**What is required**
All records that follow are to be copied exactly, with images omitted.

BEGIN Data extract

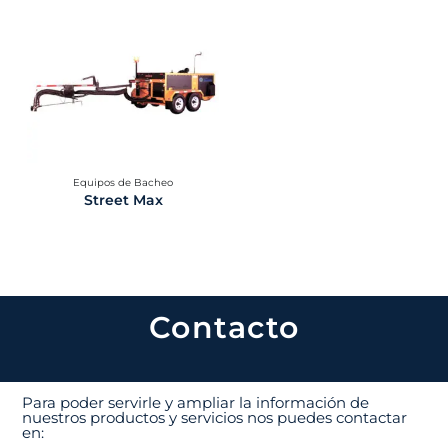
Equipos de Bacheo
Street Max
Contacto
Para poder servirle y ampliar la información de
nuestros productos y servicios nos puedes contactar
en:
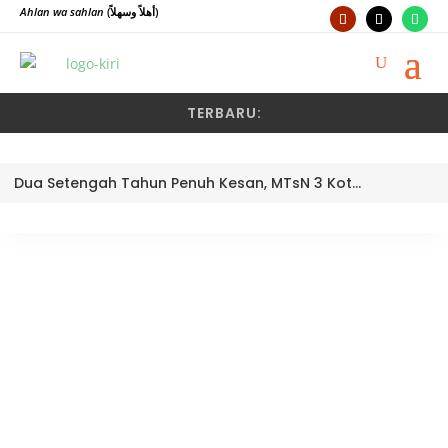
Ahlan wa sahlan
(أهلاً وسهلاً)
TERBARU:
Dua Setengah Tahun Penuh Kesan, MTsN 3 Kota Padang Lepas Pengawas Pembina Dra. Nayusminar Nasrun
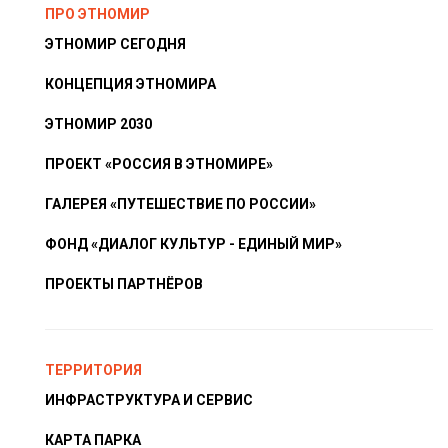
ПРО ЭТНОМИР
ЭТНОМИР СЕГОДНЯ
КОНЦЕПЦИЯ ЭТНОМИРА
ЭТНОМИР 2030
ПРОЕКТ «РОССИЯ В ЭТНОМИРЕ»
ГАЛЕРЕЯ «ПУТЕШЕСТВИЕ ПО РОССИИ»
ФОНД «ДИАЛОГ КУЛЬТУР - ЕДИНЫЙ МИР»
ПРОЕКТЫ ПАРТНЁРОВ
ТЕРРИТОРИЯ
ИНФРАСТРУКТУРА И СЕРВИС
КАРТА ПАРКА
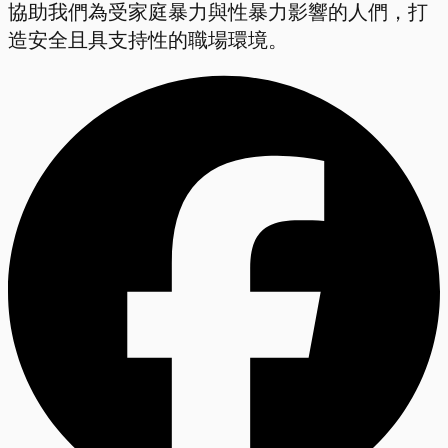
協助我們為受家庭暴力與性暴力影響的人們，打
造安全且具支持性的職場環境。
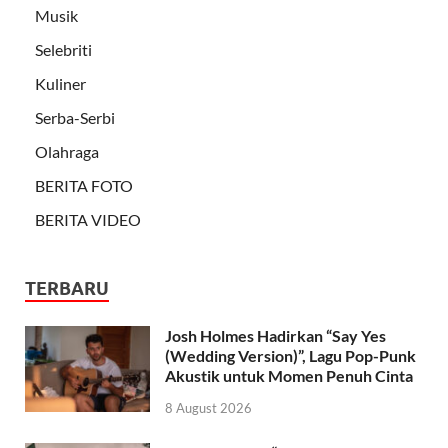
Musik
Selebriti
Kuliner
Serba-Serbi
Olahraga
BERITA FOTO
BERITA VIDEO
TERBARU
Josh Holmes Hadirkan “Say Yes
(Wedding Version)”, Lagu Pop-Punk
Akustik untuk Momen Penuh Cinta
8 August 2026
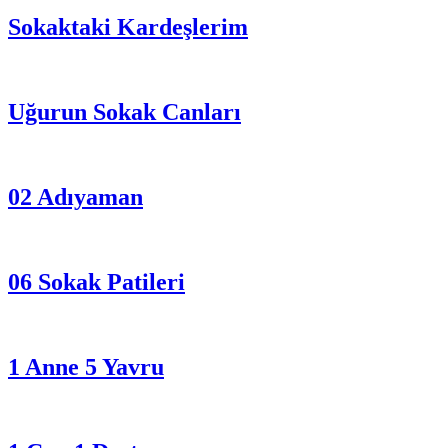
Sokaktaki Kardeşlerim
Uğurun Sokak Canları
02 Adıyaman
06 Sokak Patileri
1 Anne 5 Yavru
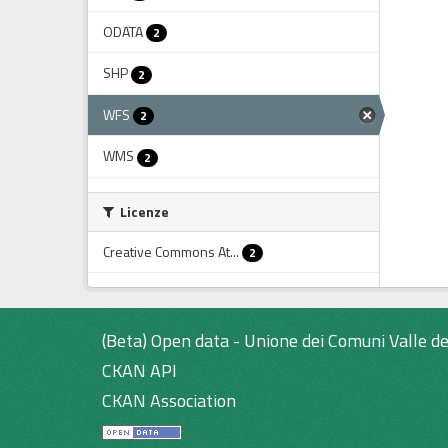
ODATA
2
SHP
2
WFS
2
WMS
2
Licenze
Creative Commons At...
2
(Beta) Open data - Unione dei Comuni Valle de
CKAN API
CKAN Association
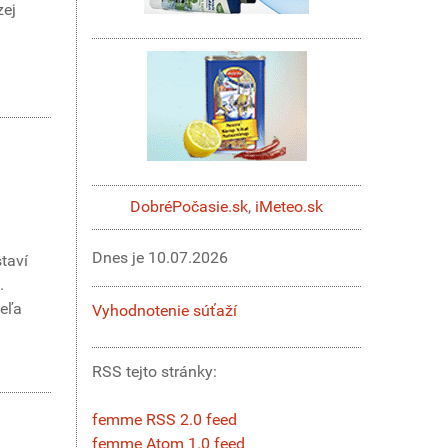
zej
DobréPočasie.sk
,
iMeteo.sk
Dnes je
10.07.2026
staví
.
veľa
Vyhodnotenie súťaží
RSS tejto stránky:
femme RSS 2.0 feed
femme Atom 1.0 feed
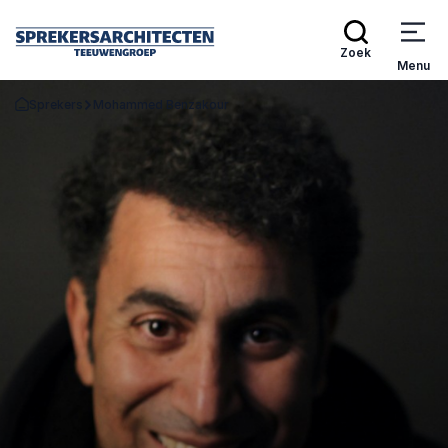
Zoek
Menu
Sprekers
Mohammed Benzakour
Terug naar de startpagina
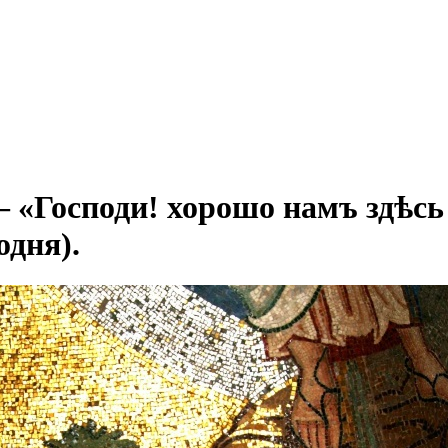
«Господи! хорошо намъ здѣсь б
одня).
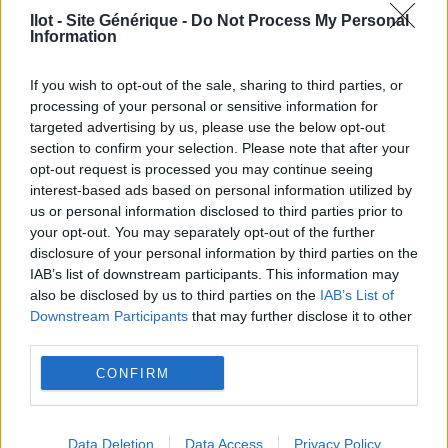
Ilot - Site Générique -
Do Not Process My Personal
Information
If you wish to opt-out of the sale, sharing to third parties, or
processing of your personal or sensitive information for
targeted advertising by us, please use the below opt-out
section to confirm your selection. Please note that after your
L’ÎLOT EN
opt-out request is processed you may continue seeing
interest-based ads based on personal information utilized by
us or personal information disclosed to third parties prior to
CHIFFRES
your opt-out. You may separately opt-out of the further
disclosure of your personal information by third parties on the
IAB’s list of downstream participants. This information may
also be disclosed by us to third parties on the
IAB’s List of
Downstream Participants
that may further disclose it to other
third parties.
CONFIRM
Data Deletion
Data Access
Privacy Policy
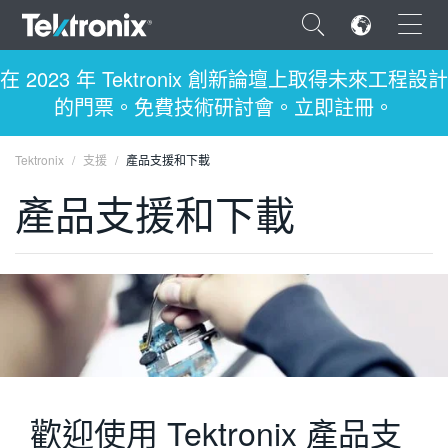
×
在 2023 年 Tektronix 創新論壇上取得未來工程設計
的門票。免費技術研討會。立即註冊。
Tektronix
支援
產品支援和下載
產品支援和下載
ENGLISH
FRANÇAIS
DEUTSCH
VIỆT NAM
简体中文
日本語
歡迎使用 Tektronix 產品支
한국어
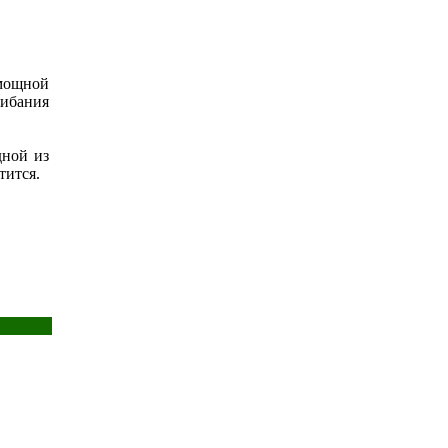
 мощной
гибания
дной из
тится.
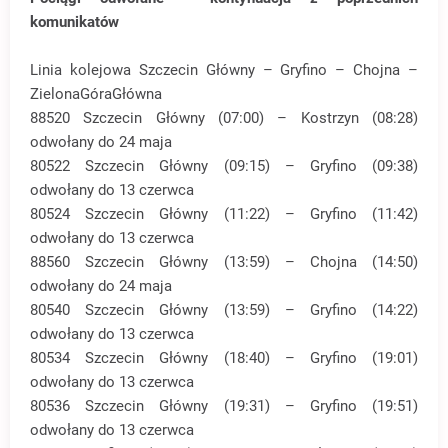
komunikatów
Linia kolejowa Szczecin Główny – Gryfino – Chojna –
ZielonaGóraGłówna
88520 Szczecin Główny (07:00) – Kostrzyn (08:28)
odwołany do 24 maja
80522 Szczecin Główny (09:15) – Gryfino (09:38)
odwołany do 13 czerwca
80524 Szczecin Główny (11:22) – Gryfino (11:42)
odwołany do 13 czerwca
88560 Szczecin Główny (13:59) – Chojna (14:50)
odwołany do 24 maja
80540 Szczecin Główny (13:59) – Gryfino (14:22)
odwołany do 13 czerwca
80534 Szczecin Główny (18:40) – Gryfino (19:01)
odwołany do 13 czerwca
80536 Szczecin Główny (19:31) – Gryfino (19:51)
odwołany do 13 czerwca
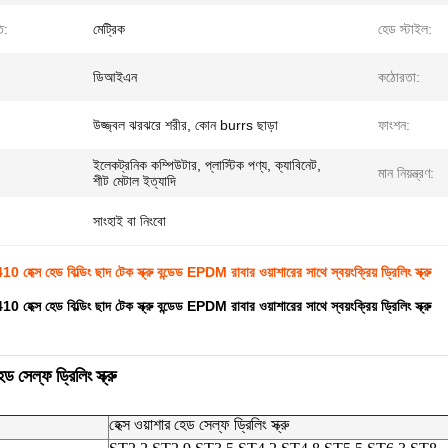
ি:
মেট্রিক
হেড স্টাইল:
ডিআইএন
কঠোরতা:
উজ্জ্বল ঝরঝরে শরীর, কোন burrs ছাড়া
ফাংশন:
ইলেকট্রনিক কম্পিউটার, প্লাস্টিক পণ্য, ক্যাবিনেট,
মান নিয়ন্ত্রণ:
শীট মেটাল ইত্যাদি
সাংহাই বা নিংবো
10 হেক্স হেড বিল্ডিং ছাদ টেক স্ক্রু বন্ডেড EPDM রাবার ওয়াশারের সাথে স্বয়ংক্রিয় ড্রিলিং স্ক্রু
10 হেক্স হেড বিল্ডিং ছাদ টেক স্ক্রু বন্ডেড EPDM রাবার ওয়াশারের সাথে স্বয়ংক্রিয় ড্রিলিং স্ক্রু
েড সেল্ফ ড্রিলিং স্ক্রু
হেক্স ওয়াশার হেড সেল্ফ ড্রিলিং স্ক্রু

END Data extract

**Answer area**
Equipos de Bacheo
Street Max
Contacto
Para poder servirle y ampliar la información de
nuestros productos y servicios nos puedes contactar
en:
Ahlan wa sahlan
(أهلاً وسهلاً)
TERBARU:
Dua Setengah Tahun Penuh Kesan, MTsN 3 Kota Padang Lepas Pengawas Pembina Dra. Nayusminar Nasrun
ПРО ЭТНОМИР
ЭТНОМИР СЕГОДНЯ
КОНЦЕПЦИЯ ЭТНОМИРА
ЭТНОМИР 2030
ПРОЕКТ «РОССИЯ В ЭТНОМИРЕ»
ГАЛЕРЕЯ «ПУТЕШЕСТВИЕ ПО РОССИИ»
ФОНД «ДИАЛОГ КУЛЬТУР - ЕДИНЫЙ МИР»
ПРОЕКТЫ ПАРТНЁРОВ
ТЕРРИТОРИЯ
ИНФРАСТРУКТУРА И СЕРВИС
КАРТА ПАРКА
協助我們為受家庭暴力與性暴力影響的人們，打
造安全且具支持性的職場環境。
Musik
Selebriti
Kuliner
Serba-Serbi
Olahraga
BERITA FOTO
BERITA VIDEO
TERBARU
Josh Holmes Hadirkan “Say Yes
(Wedding Version)”, Lagu Pop-Punk
Akustik untuk Momen Penuh Cinta
8 August 2026
Sokaktaki Kardeşlerim
Uğurun Sokak Canları
02 Adıyaman
06 Sokak Patileri
1 Anne 5 Yavru
ODATA
2
SHP
2
WFS
2
WMS
2
Licenze
Creative Commons At...
2
(Beta) Open data - Unione dei Comuni Valle de
CKAN API
CKAN Association
zej
DobréPočasie.sk
,
iMeteo.sk
Dnes je
10.07.2026
staví
.
veľa
Vyhodnotenie súťaží
RSS tejto stránky:
femme RSS 2.0 feed
femme Atom 1.0 feed
Zoek
Menu
Sprekers
Mohammed Benzakour
Terug naar de startpagina
«Господи! хорошо намъ здѣсь б
одня).
Ilot - Site Générique -
Do Not Process My Personal
Information
If you wish to opt-out of the sale, sharing to third parties, or
processing of your personal or sensitive information for
targeted advertising by us, please use the below opt-out
section to confirm your selection. Please note that after your
L’ÎLOT EN
opt-out request is processed you may continue seeing
interest-based ads based on personal information utilized by
us or personal information disclosed to third parties prior to
CHIFFRES
your opt-out. You may separately opt-out of the further
disclosure of your personal information by third parties on the
IAB’s list of downstream participants. This information may
also be disclosed by us to third parties on the
IAB’s List of
Downstream Participants
that may further disclose it to other
third parties.
CONFIRM
Data Deletion
Data Access
Privacy Policy
×
在 2023 年 Tektronix 創新論壇上取得未來工程設計
的門票。免費技術研討會。立即註冊。
Tektronix
支援
產品支援和下載
產品支援和下載
ENGLISH
FRANÇAIS
DEUTSCH
VIỆT NAM
简体中文
日本語
歡迎使用 Tektronix 產品支
한국어
 мощной
гибания
дной из
тится.
komunikatów
Linia kolejowa Szczecin Główny – Gryfino – Chojna –
ZielonaGóraGłówna
88520 Szczecin Główny (07:00) – Kostrzyn (08:28)
odwołany do 24 maja
80522 Szczecin Główny (09:15) – Gryfino (09:38)
odwołany do 13 czerwca
80524 Szczecin Główny (11:22) – Gryfino (11:42)
odwołany do 13 czerwca
88560 Szczecin Główny (13:59) – Chojna (14:50)
odwołany do 24 maja
80540 Szczecin Główny (13:59) – Gryfino (14:22)
odwołany do 13 czerwca
80534 Szczecin Główny (18:40) – Gryfino (19:01)
odwołany do 13 czerwca
80536 Szczecin Główny (19:31) – Gryfino (19:51)
odwołany do 13 czerwca
ি:
মেট্রিক
হেড স্টাইল:
ডিআইএন
কঠোরতা:
উজ্জ্বল ঝরঝরে শরীর, কোন burrs ছাড়া
ফাংশন:
ইলেকট্রনিক কম্পিউটার, প্লাস্টিক পণ্য, ক্যাবিনেট,
মান নিয়ন্ত্রণ:
শীট মেটাল ইত্যাদি
সাংহাই বা নিংবো
10 হেক্স হেড বিল্ডিং ছাদ টেক স্ক্রু বন্ডেড EPDM রাবার ওয়াশারের সাথে স্বয়ংক্রিয় ড্রিলিং স্ক্রু
10 হেক্স হেড বিল্ডিং ছাদ টেক স্ক্রু বন্ডেড EPDM রাবার ওয়াশারের সাথে স্বয়ংক্রিয় ড্রিলিং স্ক্রু
েড সেল্ফ ড্রিলিং স্ক্রু
হেক্স ওয়াশার হেড সেল্ফ ড্রিলিং স্ক্রু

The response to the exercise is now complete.